On the 20th, Bloomberg reported that the Canadian government is considering imposing tariffs on Chinese electric vehicles (EV), following the United States and the European Union (EU) lead.
A cabinet member from Prime Minister Justin Trudeau’s government stated they “still have to make final decisions on how to proceed, but it’s likely to announce soon the start of public consultations on tariffs that would hit Chinese exports of EVs into Canada.”
Canada has faced domestic and international pressure to join U.S. policy after President Joe Biden announced last month that tariffs on Chinese EVs would be raised to 102.5%, nearly four times the current rate.

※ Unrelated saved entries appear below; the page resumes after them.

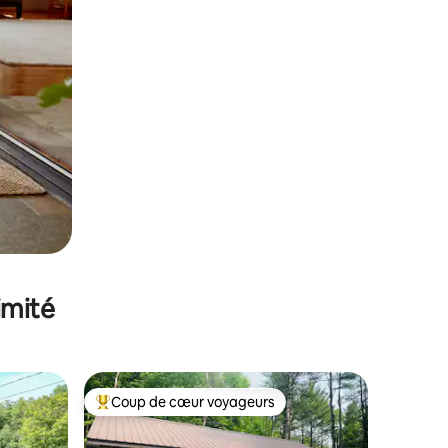
imité
Coup de cœur voyageurs
lus appréciés
Coups de cœur voyageurs les plus appréciés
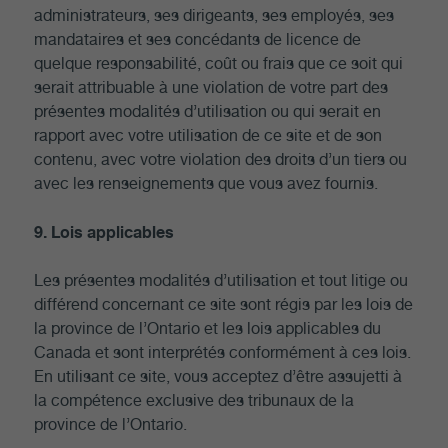
administrateurs, ses dirigeants, ses employés, ses
mandataires et ses concédants de licence de
quelque responsabilité, coût ou frais que ce soit qui
serait attribuable à une violation de votre part des
présentes modalités d’utilisation ou qui serait en
rapport avec votre utilisation de ce site et de son
contenu, avec votre violation des droits d’un tiers ou
avec les renseignements que vous avez fournis.
9. Lois applicables
Les présentes modalités d’utilisation et tout litige ou
différend concernant ce site sont régis par les lois de
la province de l’Ontario et les lois applicables du
Canada et sont interprétés conformément à ces lois.
En utilisant ce site, vous acceptez d’être assujetti à
la compétence exclusive des tribunaux de la
province de l’Ontario.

Following the U.S.’s lead, the EU also revealed plans last week to impose up to 48% tariffs on certain Chinese EVs.
Western countries, including the U.S., believe China’s overproduction threatens their industries by dominating the global supply chain.

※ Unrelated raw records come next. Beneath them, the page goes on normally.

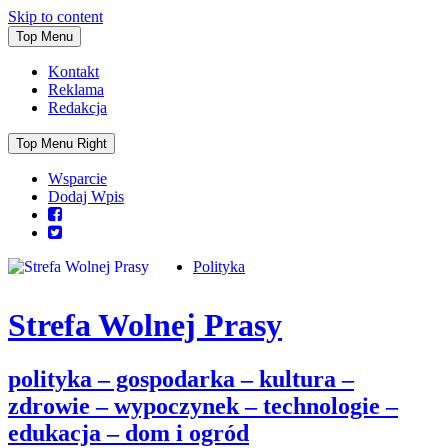
Skip to content
Top Menu
Kontakt
Reklama
Redakcja
Top Menu Right
Wsparcie
Dodaj Wpis
Polityka
Strefa Wolnej Prasy
polityka – gospodarka – kultura –
zdrowie – wypoczynek – technologie –
edukacja – dom i ogród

Ontario Premier Doug Ford called on the Trudeau government to consider imposing tariffs at least on par with the U.S., stating, “China is using low labor standards and dirty energy to produce cheap electric vehicles.” He also warned on the social media platform X (formerly Twitter), “Unless we act fast, we risk Ontario and Canadian jobs.” Canadian auto industry groups also call for a stance similar to the U.S., considering the North American Free Trade Agreement (NAFTA).
The number of Chinese EVs shipped to Canada last year increased fivefold from the previous year to 44,000 units, influenced by Tesla’s decision to start shipping Model Y vehicles made in Shanghai to Canada.

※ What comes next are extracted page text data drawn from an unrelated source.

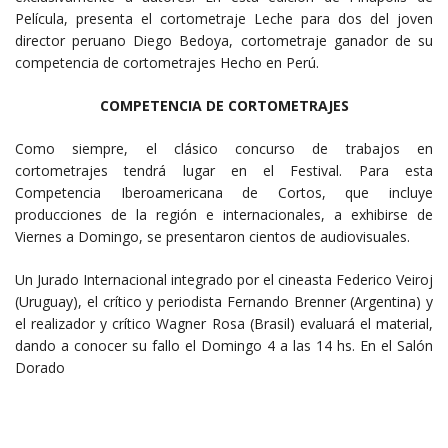
Película, presenta el cortometraje Leche para dos del joven
director peruano Diego Bedoya, cortometraje ganador de su
competencia de cortometrajes Hecho en Perú.
COMPETENCIA DE CORTOMETRAJES
Como siempre, el clásico concurso de trabajos en
cortometrajes tendrá lugar en el Festival. Para esta
Competencia Iberoamericana de Cortos, que incluye
producciones de la región e internacionales, a exhibirse de
Viernes a Domingo, se presentaron cientos de audiovisuales.
Un Jurado Internacional integrado por el cineasta Federico Veiroj
(Uruguay), el crítico y periodista Fernando Brenner (Argentina) y
el realizador y crítico Wagner Rosa (Brasil) evaluará el material,
dando a conocer su fallo el Domingo 4 a las 14 hs. En el Salón
Dorado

Bloomberg reported that Trudeau has been cautious despite this domestic and international pressure, citing the possibility of trade retaliation from China. While he has publicly mentioned that the Canadian government is watching other countries’ responses, he did not mention new tariffs. Some groups, including environmental organizations, argue that maintaining low costs for EVs is crucial for expanding their distribution.